The costs associated with older people will not diminish anytime soon. Today’s youngest Baby Boomers will still be in the workforce 15 years from now. As a demographic group, their health costs will balloon as they age and use medicine to live long, active lives. Advances in health care are part of the reason we’re living longer, which in turn is driving our national health care spending even higher.

Did you know?

Approximately one-third of health care treatments, costing $750 billion annually, are unnecessary. Millions of patients receive unnecessary treatments each year, leading to complications, reduced productivity, and significantly higher costs.

Source: Institute of Medicine Report, September 2012.

Consolidation in the health care marketplace means less competition. That gives employers less leverage to negotiate favorable pricing. As a result of consolidation, many health care systems have transitioned services from a not-for-profit to for-profit status, adding the cost of “profit” to medical charges. In addition, there continues to be a great deal of opportunity to streamline the wide range of administrative processes used today in order to eliminate waste from the system.

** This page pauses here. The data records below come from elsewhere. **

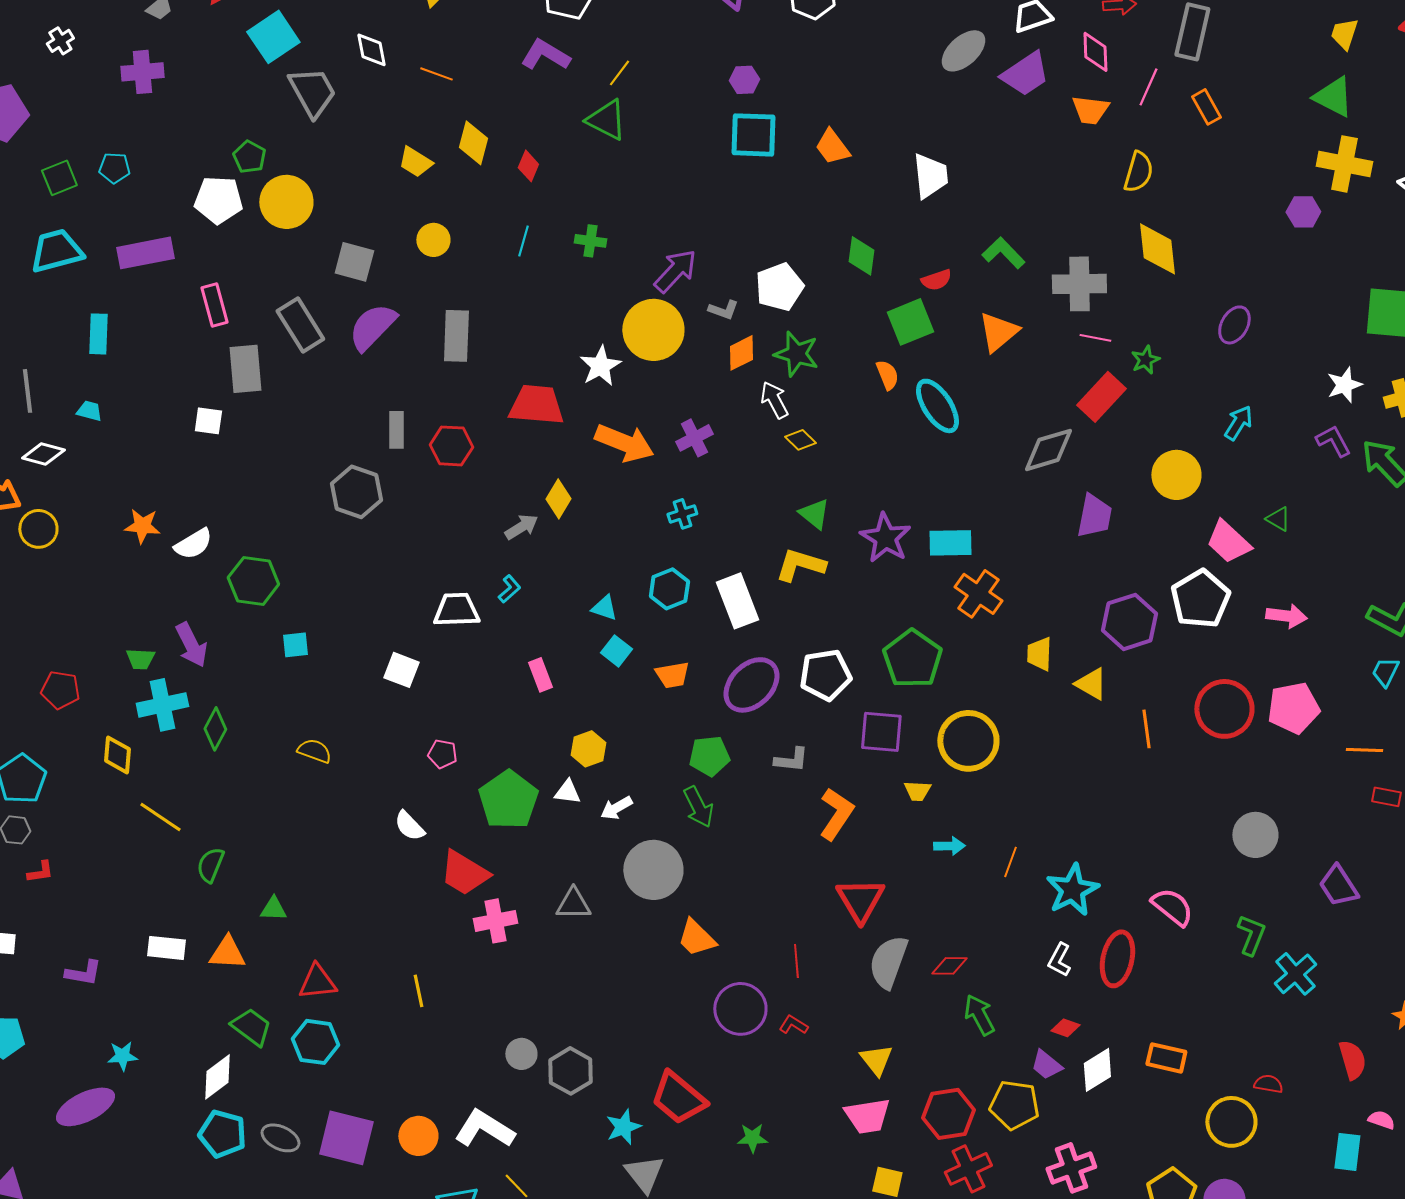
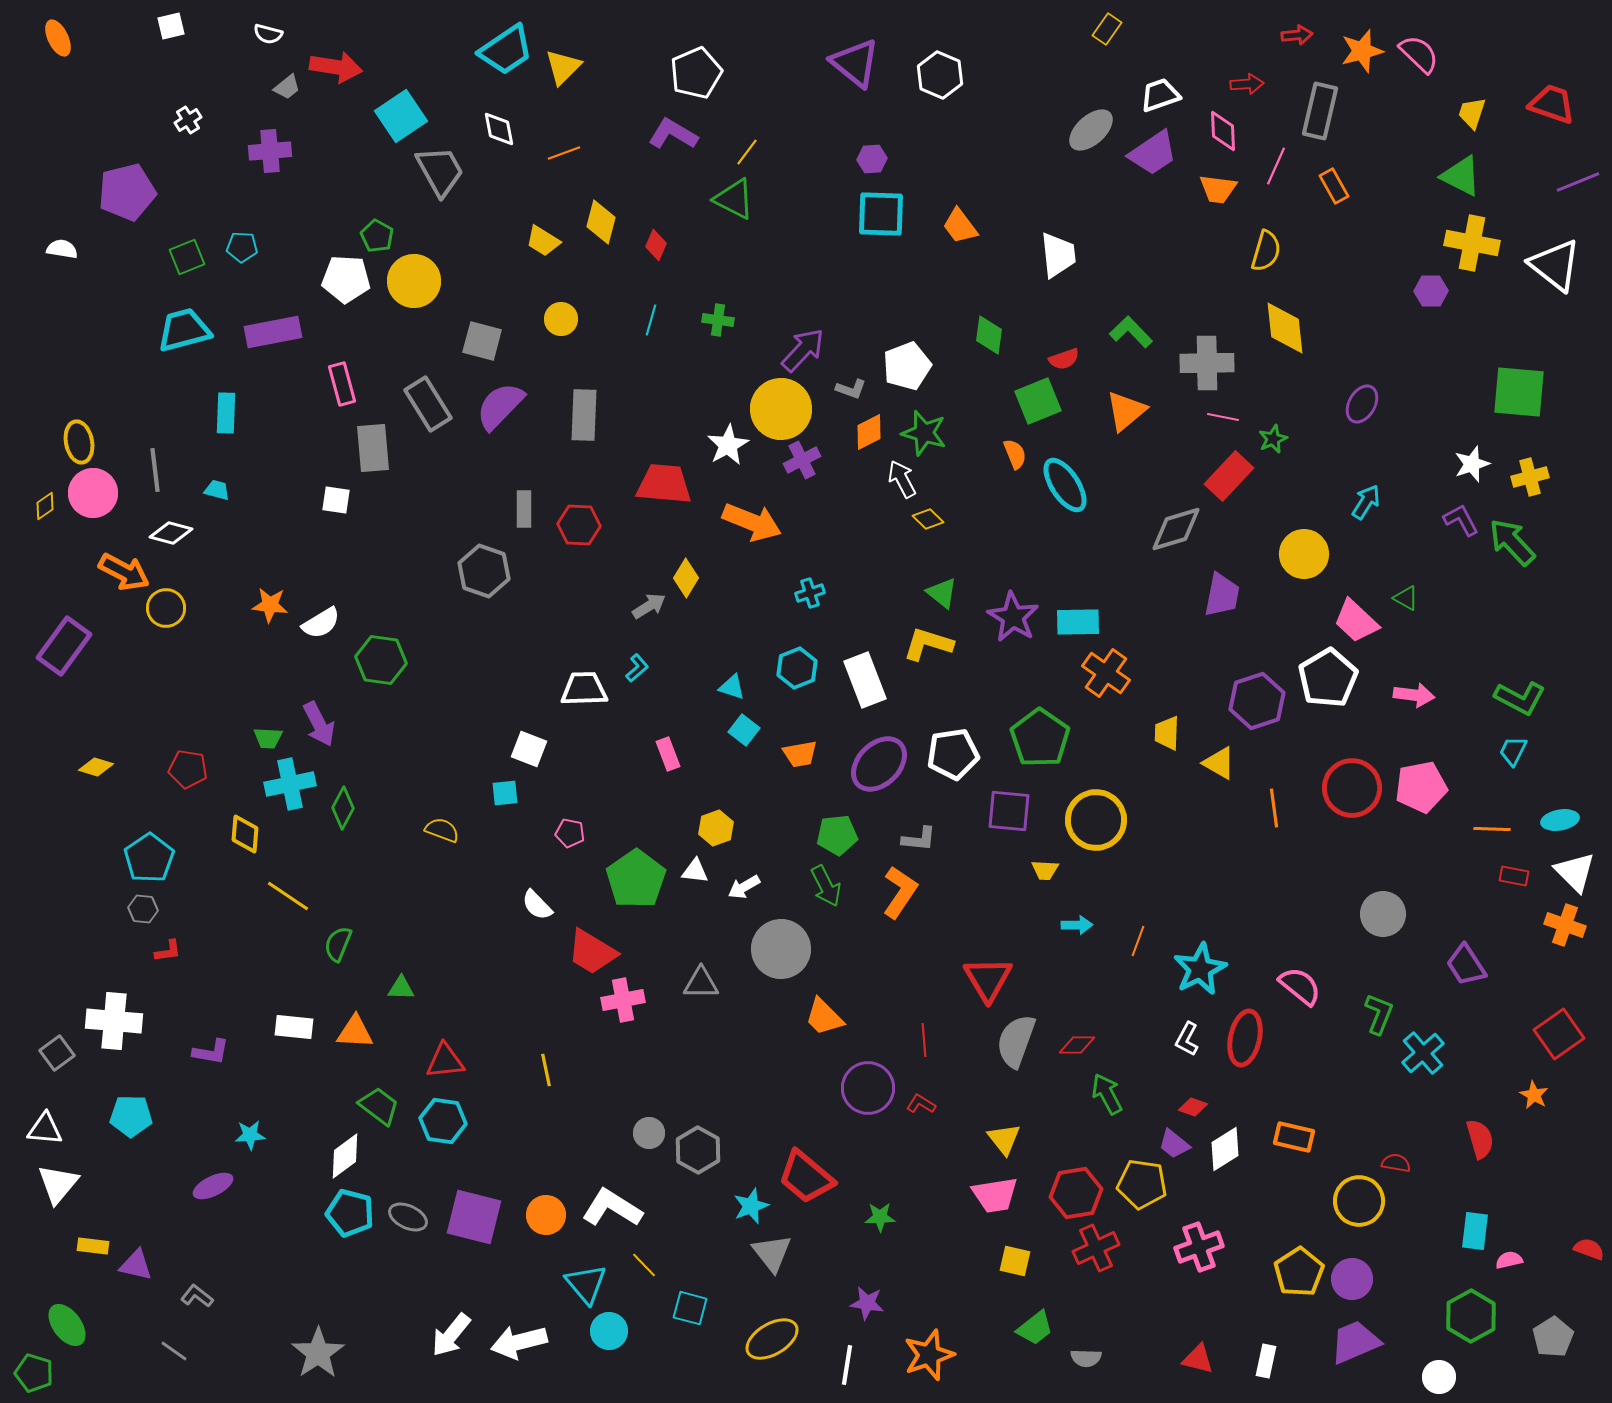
orange line: (436, 74) -> (564, 153), turned -40
purple cross: (694, 438) -> (802, 460), moved
cyan square: (295, 645) -> (505, 793), moved
orange L-shape: (836, 814) -> (900, 892), moved
purple ellipse: (85, 1107) -> (213, 1186), size x0.7
pink semicircle: (1381, 1120) -> (1509, 1260), moved, turned -32

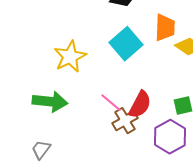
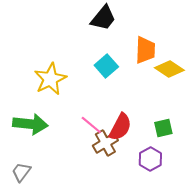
cyan square: (126, 44) -> (106, 66), size x0.7
purple hexagon: (170, 137) -> (150, 159), size x0.7

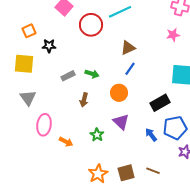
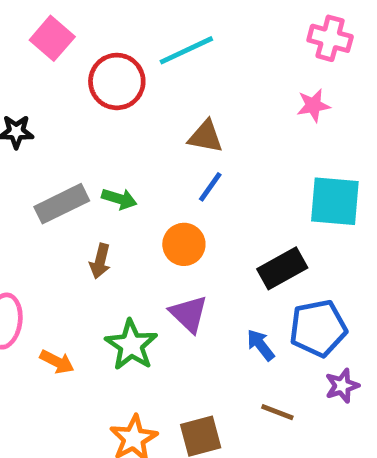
brown triangle: (128, 48) -> (205, 137), turned 35
gray rectangle: (68, 76) -> (62, 204), size x1.5
green star: (97, 135) -> (131, 345), size x1.5
brown line: (153, 171) -> (277, 412), moved

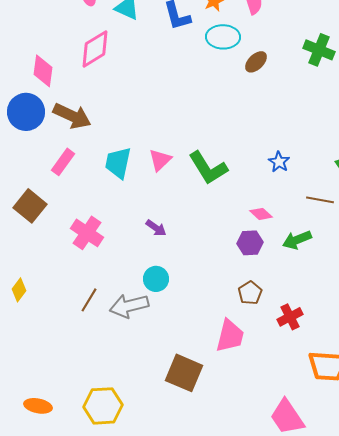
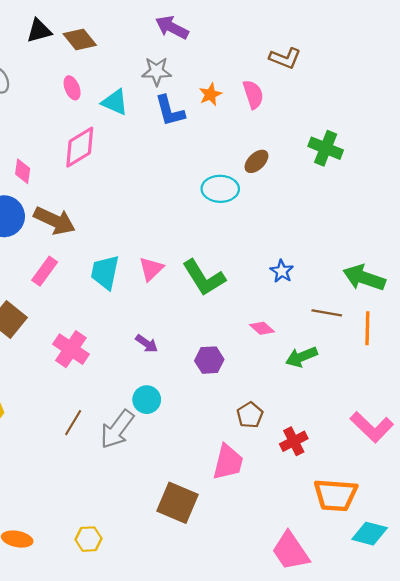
cyan ellipse: (223, 37) -> (220, 189), moved
pink diamond: (43, 71) -> (23, 171), size x0.7
purple hexagon: (250, 243) -> (209, 360), moved
gray arrow: (129, 306) -> (117, 429), turned -39
yellow hexagon: (103, 406) -> (89, 539), size x0.6

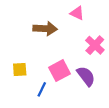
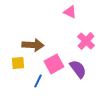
brown arrow: (45, 29) -> (33, 45), moved

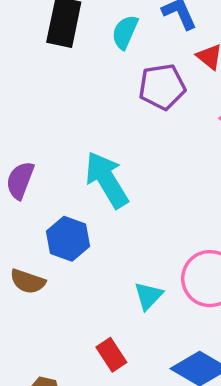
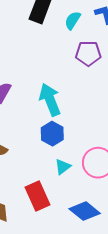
blue hexagon: (68, 239) -> (52, 134), moved
red rectangle: (111, 355) -> (38, 196), size x1.6

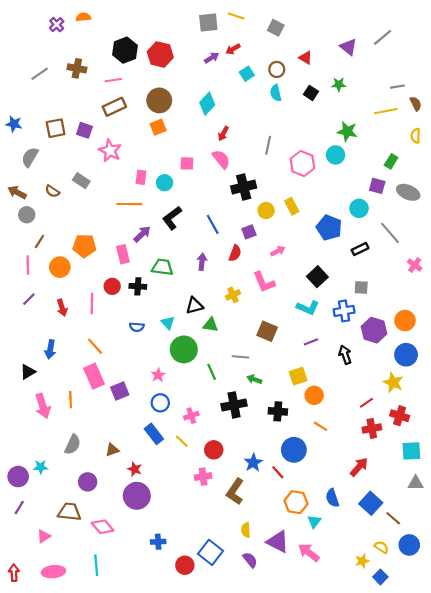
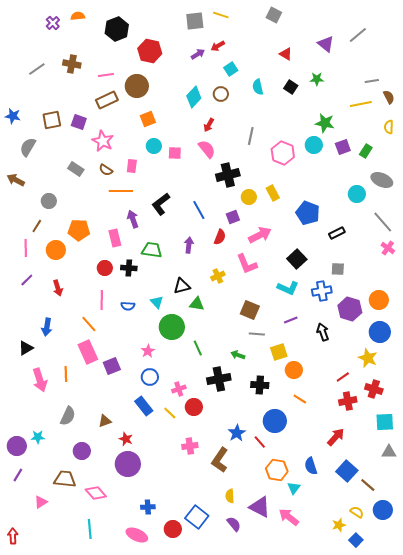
gray square: (276, 28) -> (274, 15), moved
black hexagon: (125, 50) -> (117, 29), moved
brown circle: (277, 69) -> (221, 94), moved
brown circle: (159, 100) -> (137, 86), moved
cyan circle: (165, 183) -> (154, 146), moved
purple square: (377, 186) -> (343, 147), moved, turned -35
brown semicircle: (52, 191) -> (106, 170), moved
cyan circle: (359, 208) -> (357, 194), moved
gray circle: (27, 215) -> (49, 201), moved
gray line: (390, 233) -> (383, 222), moved
purple arrow: (142, 234) -> (133, 219), turned -66
pink arrow: (278, 251) -> (260, 235), size x1.6
pink line: (92, 303) -> (102, 300), moved
gray line: (240, 357) -> (257, 334), moved
red circle: (214, 450) -> (194, 407), moved
pink ellipse: (53, 572) -> (137, 535), moved, turned 30

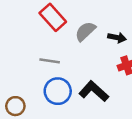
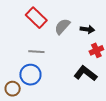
blue circle: (58, 91) -> (30, 75), moved
black L-shape: (94, 91) -> (85, 73), moved

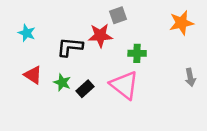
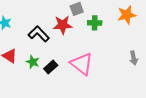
black L-shape: (70, 47) -> (39, 34), turned 40
green cross: (137, 53) -> (95, 23), moved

Governmental factors also play a role in health care cost inflation. Hospitals and doctors receive limited reimbursement from Medicare and Medicaid for patients in those systems. To keep operating at a profit, they must recover those “losses” through the prices they charge commercially insured patients, most of whom have coverage from their employers. Ultimately, it’s the employer and covered employees who end up footing the bill for low reimbursement levels by Medicare and Medicaid and the uninsured.